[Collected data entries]
============

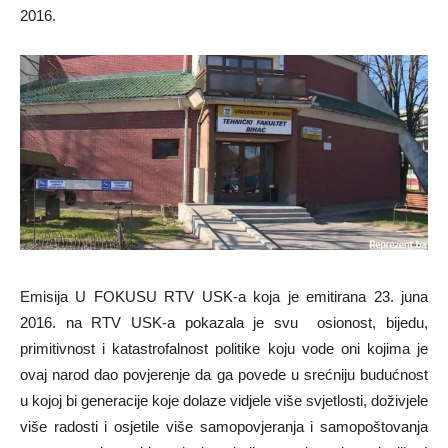
2016.
Emisija U FOKUSU RTV USK-a koja je emitirana 23. juna
2016. na RTV USK-a pokazala je svu osionost, bijedu,
primitivnost i katastrofalnost politike koju vode oni kojima je
ovaj narod dao povjerenje da ga povede u srećniju budućnost
u kojoj bi generacije koje dolaze vidjele više svjetlosti, doživjele
više radosti i osjetile više samopovjeranja i samopoštovanja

============

=== Your objective ===
Return exactly the lines from the line holding "u kojoj bi generacije" to the last line of the data, with both of those lines included and nothing added.

=== Exercise response ===
u kojoj bi generacije koje dolaze vidjele više svjetlosti, doživjele
više radosti i osjetile više samopovjeranja i samopoštovanja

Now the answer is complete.